• Instructions for the task: Note on the material below: return exactly the lines from the line that holds "any related water damage" through the line that holds "Yetkililer, kesintinin…", and leave out each picture.

Entries shown START

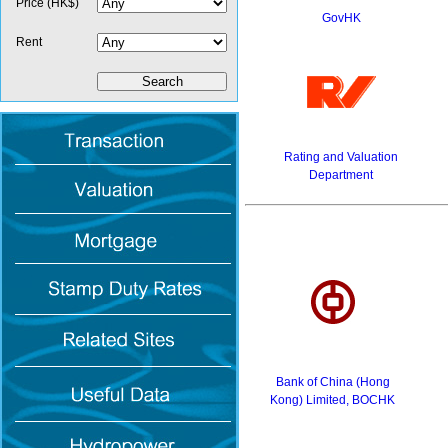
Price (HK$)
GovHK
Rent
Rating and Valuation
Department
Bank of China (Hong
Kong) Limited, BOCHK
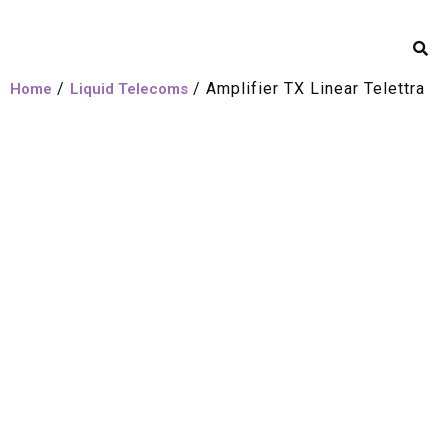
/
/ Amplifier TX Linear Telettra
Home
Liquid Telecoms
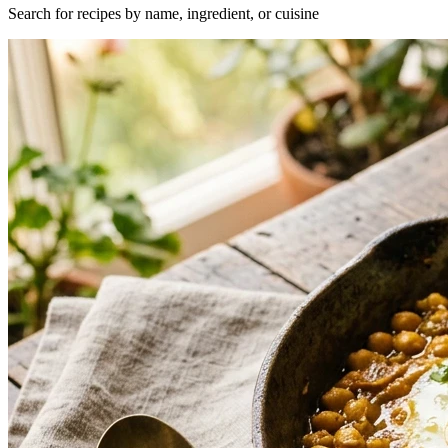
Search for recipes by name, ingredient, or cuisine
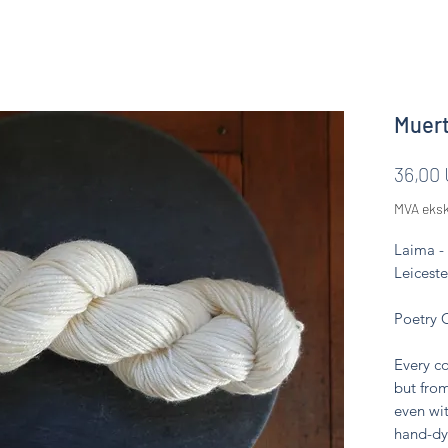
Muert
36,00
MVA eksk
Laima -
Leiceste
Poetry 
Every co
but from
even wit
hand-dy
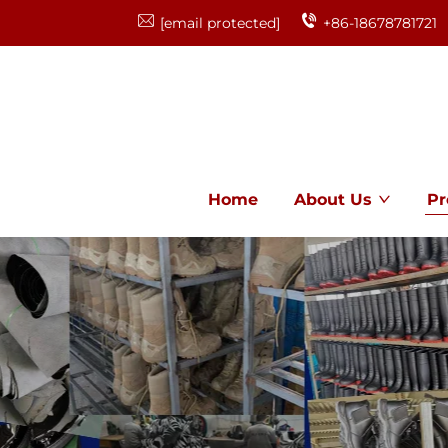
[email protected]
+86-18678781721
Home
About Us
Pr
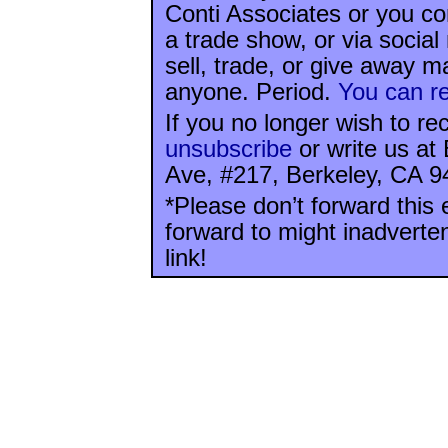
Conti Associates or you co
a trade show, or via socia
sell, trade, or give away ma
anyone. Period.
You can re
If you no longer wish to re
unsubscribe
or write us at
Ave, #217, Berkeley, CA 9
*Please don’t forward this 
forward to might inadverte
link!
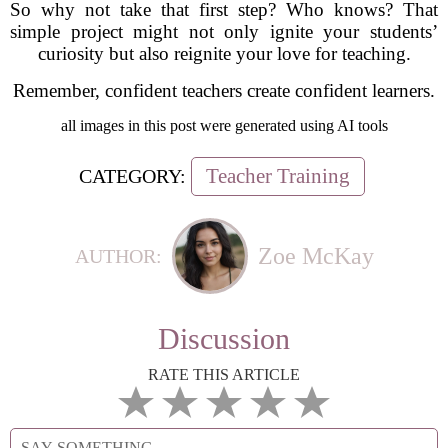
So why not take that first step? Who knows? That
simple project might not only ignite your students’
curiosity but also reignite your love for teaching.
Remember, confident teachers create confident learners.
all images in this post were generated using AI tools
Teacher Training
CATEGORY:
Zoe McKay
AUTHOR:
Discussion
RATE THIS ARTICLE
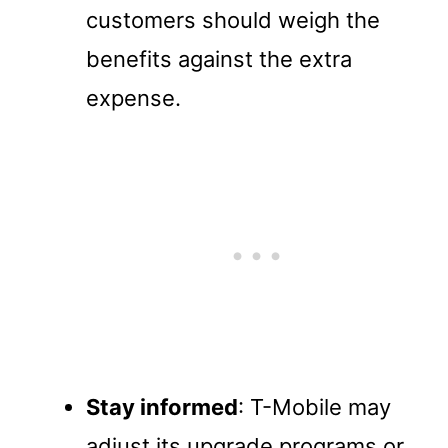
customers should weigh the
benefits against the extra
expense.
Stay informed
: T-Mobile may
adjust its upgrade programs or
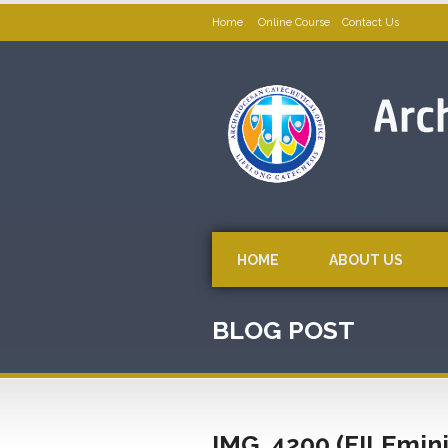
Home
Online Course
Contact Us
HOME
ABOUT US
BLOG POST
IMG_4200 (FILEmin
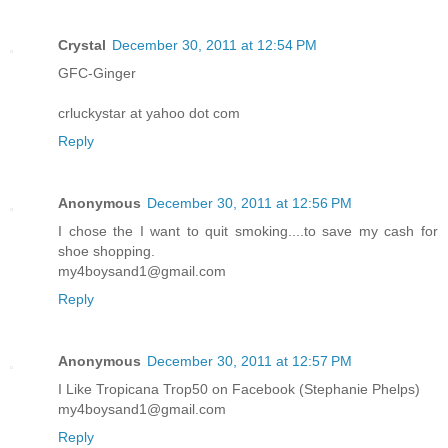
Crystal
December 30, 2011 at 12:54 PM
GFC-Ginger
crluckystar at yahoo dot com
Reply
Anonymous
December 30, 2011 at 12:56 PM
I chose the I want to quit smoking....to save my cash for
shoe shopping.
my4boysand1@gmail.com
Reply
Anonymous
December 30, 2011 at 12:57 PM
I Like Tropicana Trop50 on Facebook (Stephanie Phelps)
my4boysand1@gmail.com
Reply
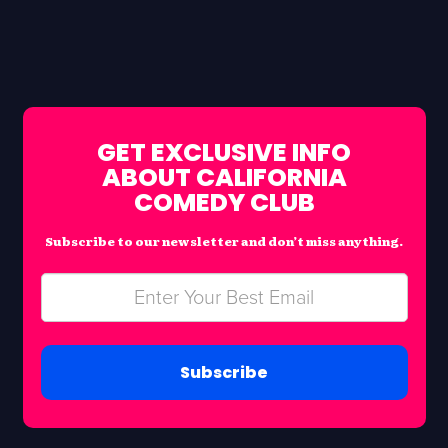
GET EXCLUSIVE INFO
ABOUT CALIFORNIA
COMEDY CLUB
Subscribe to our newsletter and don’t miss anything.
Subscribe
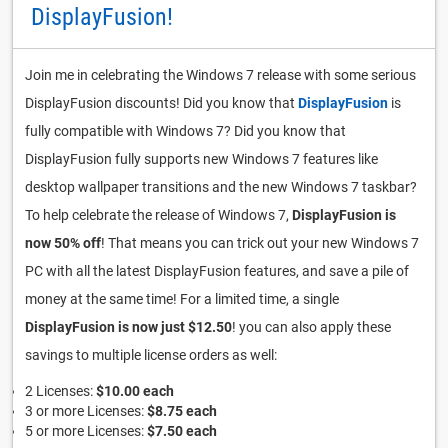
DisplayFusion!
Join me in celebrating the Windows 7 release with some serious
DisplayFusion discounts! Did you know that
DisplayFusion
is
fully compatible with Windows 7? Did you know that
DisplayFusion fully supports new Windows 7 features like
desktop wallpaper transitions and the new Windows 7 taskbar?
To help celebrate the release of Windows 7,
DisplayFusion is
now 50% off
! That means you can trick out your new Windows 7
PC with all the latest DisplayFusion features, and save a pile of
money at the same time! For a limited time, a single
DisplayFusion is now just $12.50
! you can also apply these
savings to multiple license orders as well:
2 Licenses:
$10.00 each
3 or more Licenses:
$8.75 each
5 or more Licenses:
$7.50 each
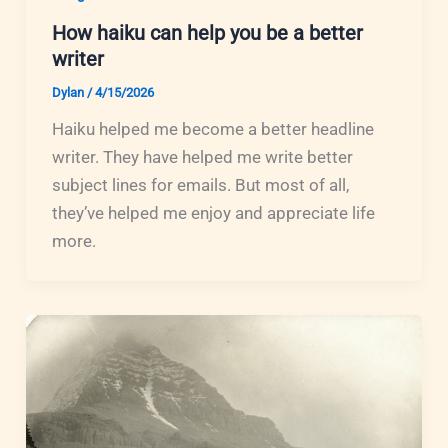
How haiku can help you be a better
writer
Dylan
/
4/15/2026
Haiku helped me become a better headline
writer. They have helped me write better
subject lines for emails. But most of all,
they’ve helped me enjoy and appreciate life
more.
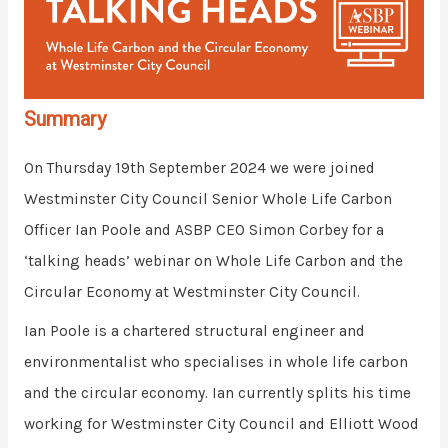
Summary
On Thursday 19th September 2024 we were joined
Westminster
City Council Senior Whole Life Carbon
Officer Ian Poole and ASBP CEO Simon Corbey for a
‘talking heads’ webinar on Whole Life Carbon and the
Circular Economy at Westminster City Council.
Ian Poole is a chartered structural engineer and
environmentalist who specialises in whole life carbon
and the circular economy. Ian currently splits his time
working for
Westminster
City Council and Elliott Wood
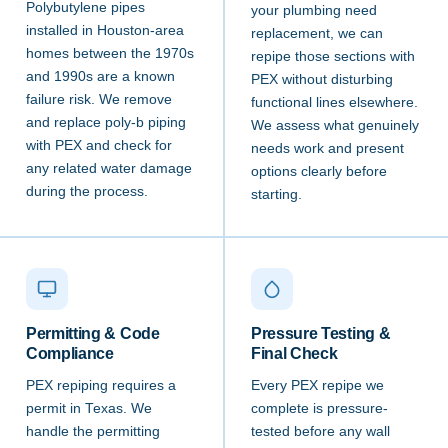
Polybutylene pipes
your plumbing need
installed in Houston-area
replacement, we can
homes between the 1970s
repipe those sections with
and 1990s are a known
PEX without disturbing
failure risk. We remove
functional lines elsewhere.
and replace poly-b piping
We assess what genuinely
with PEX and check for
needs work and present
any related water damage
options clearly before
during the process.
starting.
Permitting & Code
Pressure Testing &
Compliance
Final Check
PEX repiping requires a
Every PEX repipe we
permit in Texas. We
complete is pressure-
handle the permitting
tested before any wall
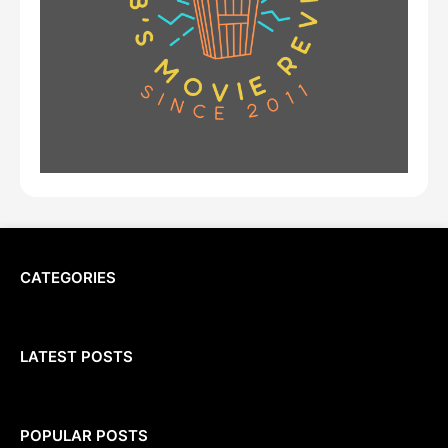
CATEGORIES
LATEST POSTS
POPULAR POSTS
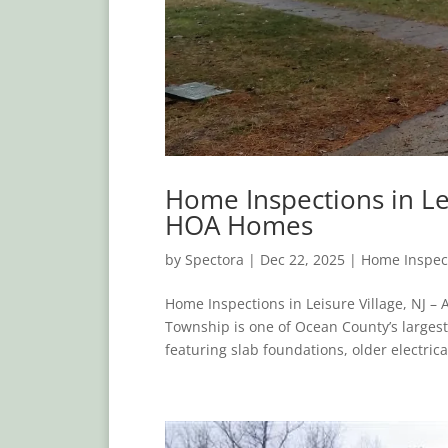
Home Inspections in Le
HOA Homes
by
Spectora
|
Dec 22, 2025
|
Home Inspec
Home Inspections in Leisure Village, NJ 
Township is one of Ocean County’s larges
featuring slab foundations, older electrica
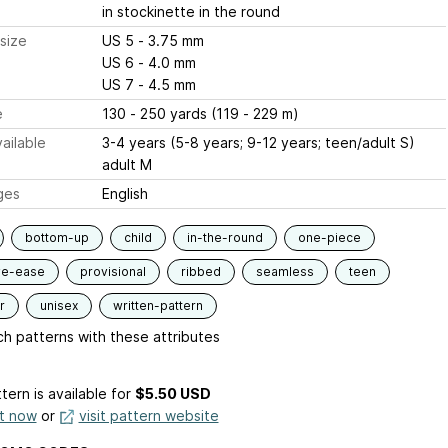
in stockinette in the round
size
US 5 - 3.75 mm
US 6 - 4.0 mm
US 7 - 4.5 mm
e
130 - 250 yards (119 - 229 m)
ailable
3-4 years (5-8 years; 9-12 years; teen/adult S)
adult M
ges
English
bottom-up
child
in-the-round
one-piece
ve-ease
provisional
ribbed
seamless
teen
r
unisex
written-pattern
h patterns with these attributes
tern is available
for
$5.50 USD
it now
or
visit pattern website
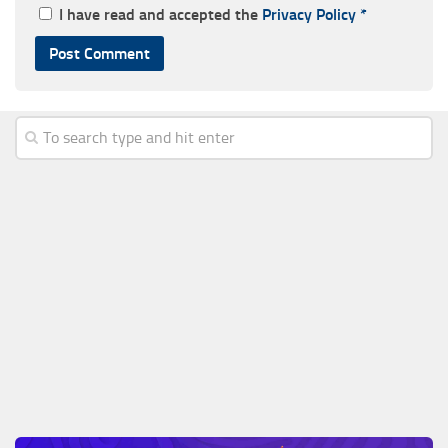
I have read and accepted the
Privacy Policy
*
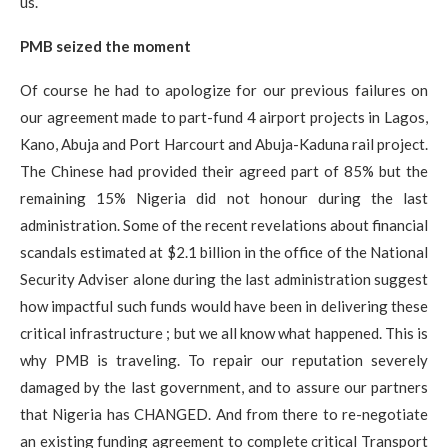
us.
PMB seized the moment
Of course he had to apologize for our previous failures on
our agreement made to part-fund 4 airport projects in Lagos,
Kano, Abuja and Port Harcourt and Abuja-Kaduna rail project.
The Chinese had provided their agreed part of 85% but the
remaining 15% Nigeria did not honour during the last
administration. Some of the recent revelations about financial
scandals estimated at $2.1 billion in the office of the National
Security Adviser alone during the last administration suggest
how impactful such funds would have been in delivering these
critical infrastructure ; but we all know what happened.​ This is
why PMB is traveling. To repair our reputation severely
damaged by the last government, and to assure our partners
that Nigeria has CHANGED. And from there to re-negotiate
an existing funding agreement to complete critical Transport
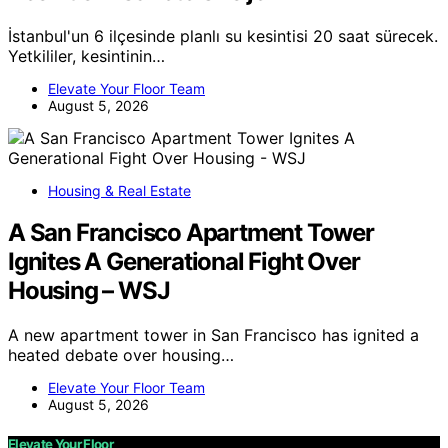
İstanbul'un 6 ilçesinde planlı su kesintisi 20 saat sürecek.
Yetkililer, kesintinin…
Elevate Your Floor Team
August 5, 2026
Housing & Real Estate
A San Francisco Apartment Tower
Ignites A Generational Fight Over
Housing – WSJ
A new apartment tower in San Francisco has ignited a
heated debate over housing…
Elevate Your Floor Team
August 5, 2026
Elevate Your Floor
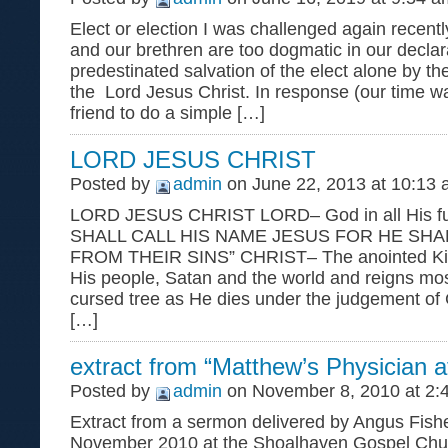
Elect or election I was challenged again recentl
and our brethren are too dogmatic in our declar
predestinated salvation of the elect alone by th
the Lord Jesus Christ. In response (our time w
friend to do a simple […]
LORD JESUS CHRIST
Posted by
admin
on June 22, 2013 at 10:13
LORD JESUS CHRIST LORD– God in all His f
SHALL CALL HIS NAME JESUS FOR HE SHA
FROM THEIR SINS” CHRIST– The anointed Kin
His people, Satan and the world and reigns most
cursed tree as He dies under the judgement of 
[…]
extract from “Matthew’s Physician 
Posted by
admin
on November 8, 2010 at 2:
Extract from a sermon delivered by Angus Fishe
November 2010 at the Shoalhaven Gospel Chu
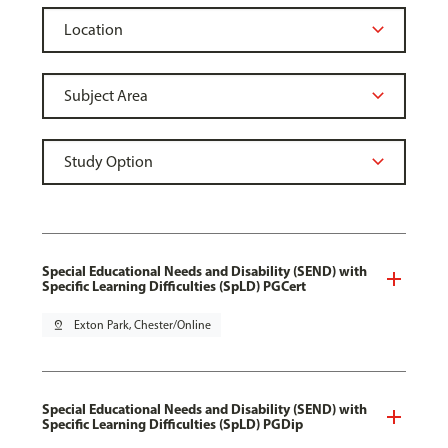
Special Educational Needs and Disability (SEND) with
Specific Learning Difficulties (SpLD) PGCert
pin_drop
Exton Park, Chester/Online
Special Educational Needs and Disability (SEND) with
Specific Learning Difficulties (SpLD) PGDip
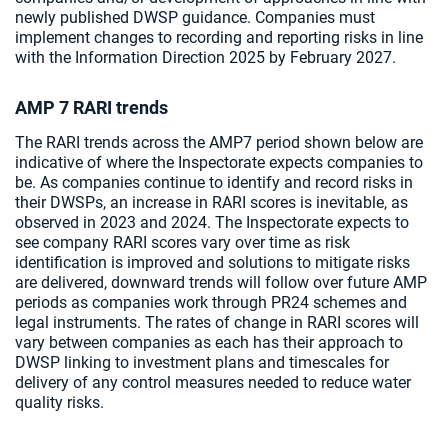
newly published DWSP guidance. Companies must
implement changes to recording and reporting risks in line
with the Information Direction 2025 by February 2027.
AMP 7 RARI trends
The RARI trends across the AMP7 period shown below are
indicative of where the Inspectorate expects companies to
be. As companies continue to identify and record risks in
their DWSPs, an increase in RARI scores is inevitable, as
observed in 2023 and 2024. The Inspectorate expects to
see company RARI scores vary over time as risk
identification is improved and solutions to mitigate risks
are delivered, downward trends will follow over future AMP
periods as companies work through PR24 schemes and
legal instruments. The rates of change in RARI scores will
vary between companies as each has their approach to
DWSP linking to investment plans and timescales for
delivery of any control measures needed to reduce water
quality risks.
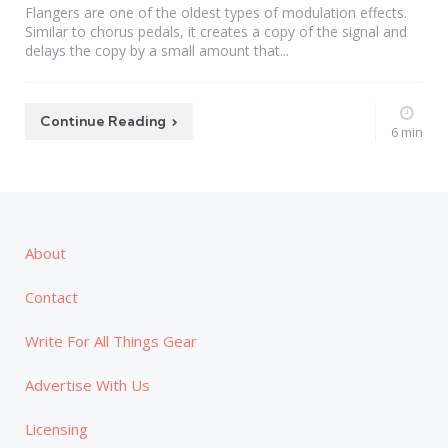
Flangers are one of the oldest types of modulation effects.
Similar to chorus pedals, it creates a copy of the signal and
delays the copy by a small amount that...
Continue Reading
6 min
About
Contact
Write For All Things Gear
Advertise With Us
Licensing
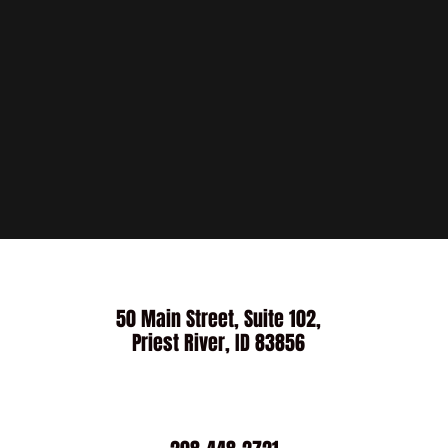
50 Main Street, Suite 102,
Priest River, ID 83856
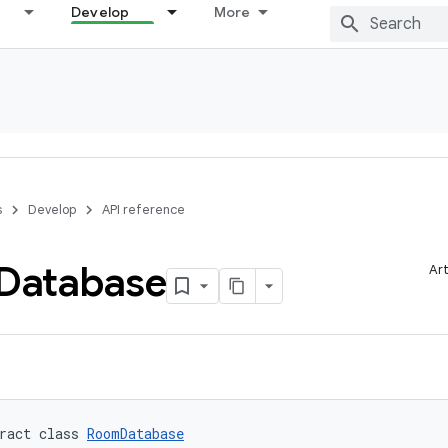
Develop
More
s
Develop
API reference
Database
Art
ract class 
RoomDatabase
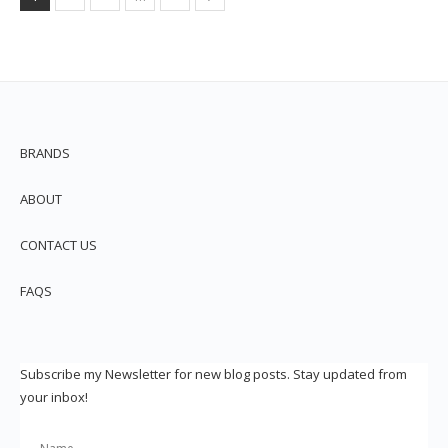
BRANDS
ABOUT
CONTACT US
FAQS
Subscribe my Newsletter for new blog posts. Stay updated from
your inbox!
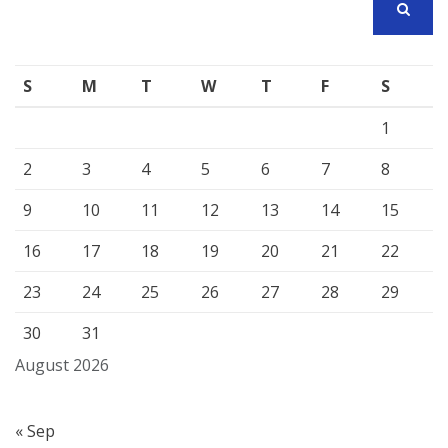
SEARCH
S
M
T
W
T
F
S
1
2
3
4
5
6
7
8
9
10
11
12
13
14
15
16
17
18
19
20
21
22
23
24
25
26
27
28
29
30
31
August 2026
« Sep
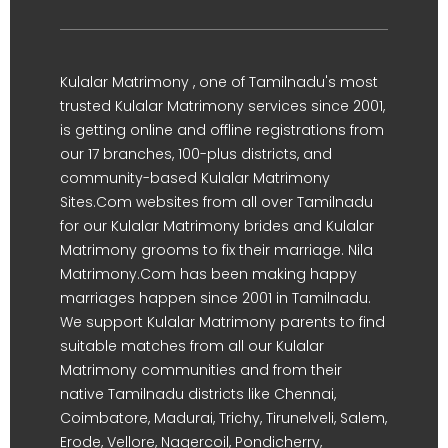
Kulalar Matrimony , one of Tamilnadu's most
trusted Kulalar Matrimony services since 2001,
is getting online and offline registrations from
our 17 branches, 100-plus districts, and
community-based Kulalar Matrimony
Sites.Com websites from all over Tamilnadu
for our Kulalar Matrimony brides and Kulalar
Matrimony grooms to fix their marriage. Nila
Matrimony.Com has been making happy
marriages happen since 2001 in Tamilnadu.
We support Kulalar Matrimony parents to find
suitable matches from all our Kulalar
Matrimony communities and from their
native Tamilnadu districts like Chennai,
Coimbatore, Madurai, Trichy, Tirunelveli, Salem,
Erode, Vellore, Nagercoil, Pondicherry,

Entries shown END

• Output for this task:
any related water damage
options clearly before
during the process.
starting.
Permitting & Code
Pressure Testing &
Compliance
Final Check
PEX repiping requires a
Every PEX repipe we
permit in Texas. We
complete is pressure-
handle the permitting
tested before any wall
CATEGORIES
LATEST POSTS
POPULAR POSTS
Home Inspections in Le
HOA Homes
by
Spectora
|
Dec 22, 2025
|
Home Inspec
Home Inspections in Leisure Village, NJ 
Township is one of Ocean County’s larges
featuring slab foundations, older electrica
in stockinette in the round
size
US 5 - 3.75 mm
US 6 - 4.0 mm
US 7 - 4.5 mm
e
130 - 250 yards (119 - 229 m)
ailable
3-4 years (5-8 years; 9-12 years; teen/adult S)
adult M
ges
English
bottom-up
child
in-the-round
one-piece
ve-ease
provisional
ribbed
seamless
teen
r
unisex
written-pattern
h patterns with these attributes
tern is available
for
$5.50 USD
it now
or
visit pattern website
I have read and accepted the
Privacy Policy
*
us.
PMB seized the moment
Of course he had to apologize for our previous failures on
our agreement made to part-fund 4 airport projects in Lagos,
Kano, Abuja and Port Harcourt and Abuja-Kaduna rail project.
The Chinese had provided their agreed part of 85% but the
remaining 15% Nigeria did not honour during the last
administration. Some of the recent revelations about financial
scandals estimated at $2.1 billion in the office of the National
Security Adviser alone during the last administration suggest
how impactful such funds would have been in delivering these
critical infrastructure ; but we all know what happened.​ This is
why PMB is traveling. To repair our reputation severely
damaged by the last government, and to assure our partners
that Nigeria has CHANGED. And from there to re-negotiate
an existing funding agreement to complete critical Transport
İstanbul'un 6 ilçesinde planlı su kesintisi 20 saat sürecek.
Yetkililer, kesintinin…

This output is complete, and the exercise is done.